With the release of the report, the Commissioner has indicated his support for the majority of the recommendations, however, two have been noted as they will require further work or consultation if the State Government wishes to progress them.

The inquiry was conducted last year by former Chief Industrial Relations Commissioner Pamela Scott when WorkSafe Commissioner Darren Kavanagh called for it in June after the twelfth workplace death in the industry over the preceding 12 months.

The report also recommended that a suite of codes of practice and guidance notes directed to the agricultural industry be developed, written as simple “how-to” and “how-not-to” documents, and that timely information be given to the industry about the causes of fatalities and serious injuries.

A total of 62 written submissions to the inquiry were received and Scott held community meetings in person across the State and a series of webinars for those who could not attend in person.

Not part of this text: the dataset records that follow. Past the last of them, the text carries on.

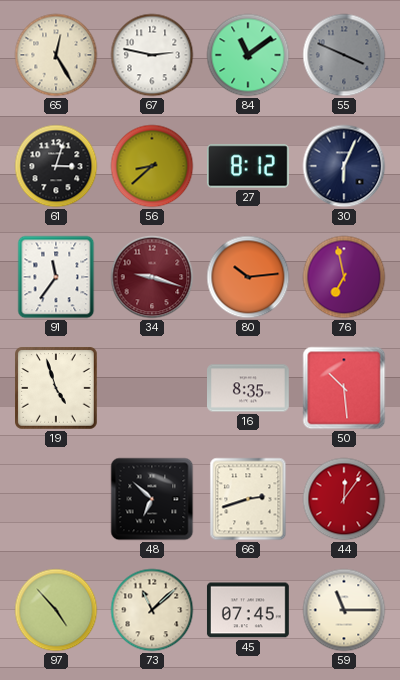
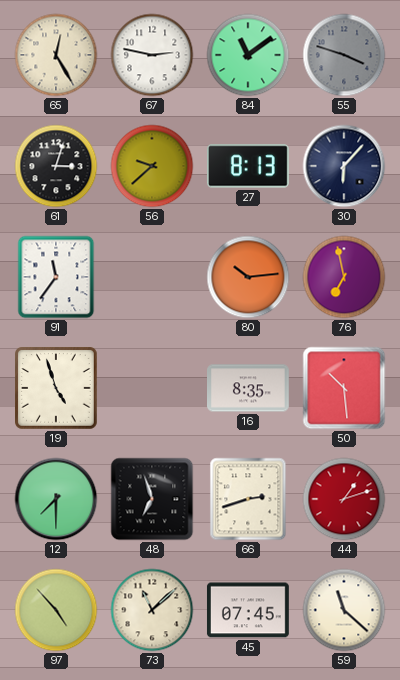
55: 3:49 -> 3:48
56: 8:38 -> 9:38
27: 8:12 -> 8:13
30: 6:04 -> 6:07
34: 9:18 -> none
12: none -> 7:30
48: 6:52 -> 6:57
44: 12:06 -> 1:12
59: 11:15 -> 11:22
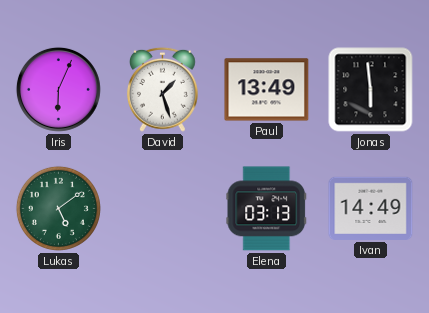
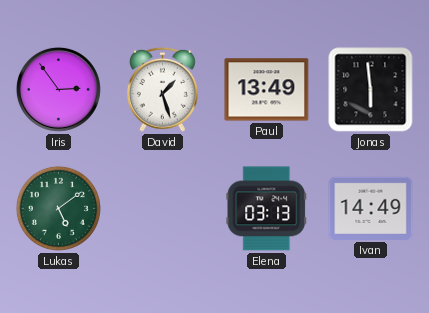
Iris: 6:04 -> 2:54
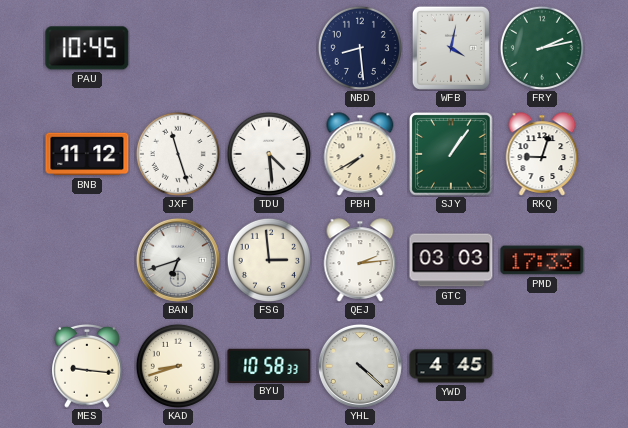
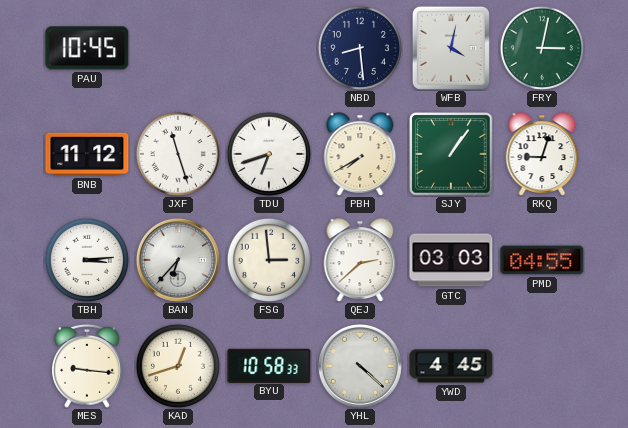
FRY: 2:13 -> 3:02
TDU: 4:29 -> 6:42
TBH: none -> 3:14
BAN: 6:42 -> 6:37
QEJ: 2:14 -> 2:38
PMD: 17:33 -> 04:55
KAD: 8:42 -> 12:42
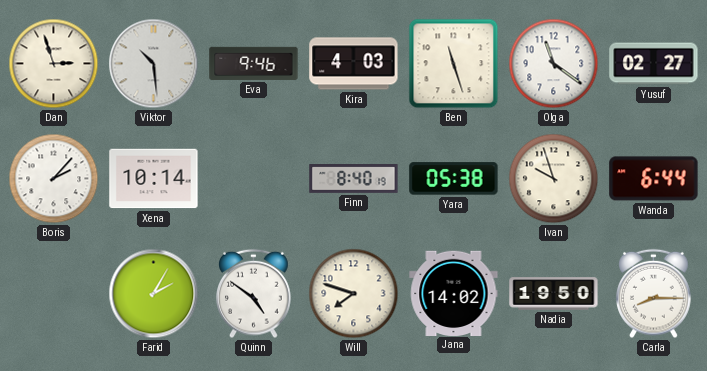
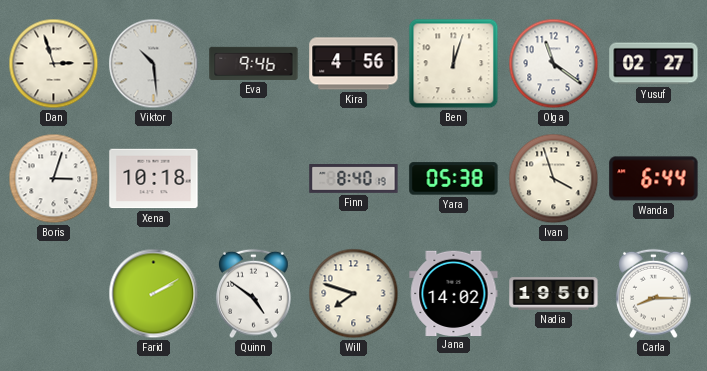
Kira: 4:03 -> 4:56
Ben: 11:27 -> 12:03
Boris: 2:07 -> 3:03
Xena: 10:14 -> 10:18
Ivan: 9:57 -> 3:57
Farid: 2:05 -> 2:10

The result is a comprehensive report on health and safety in the agricultural industry that presents the findings and delivers eight recommendations that have been supported or noted by the WorkSafe Commissioner and Director General of the Department of Mines, Industry Regulation and Safety.

“I called for the independent inquiry because I was increasingly concerned with the number of deaths in the industry. The statistics were not acceptable and I was concerned that the number of deaths had continued to increase,” Kavanagh said.

“I was concerned that in some Agricultural workplaces, the workplace culture seemed to accept much greater risk than any other industry, with farm production appearing to be put before the safety of families and workers.”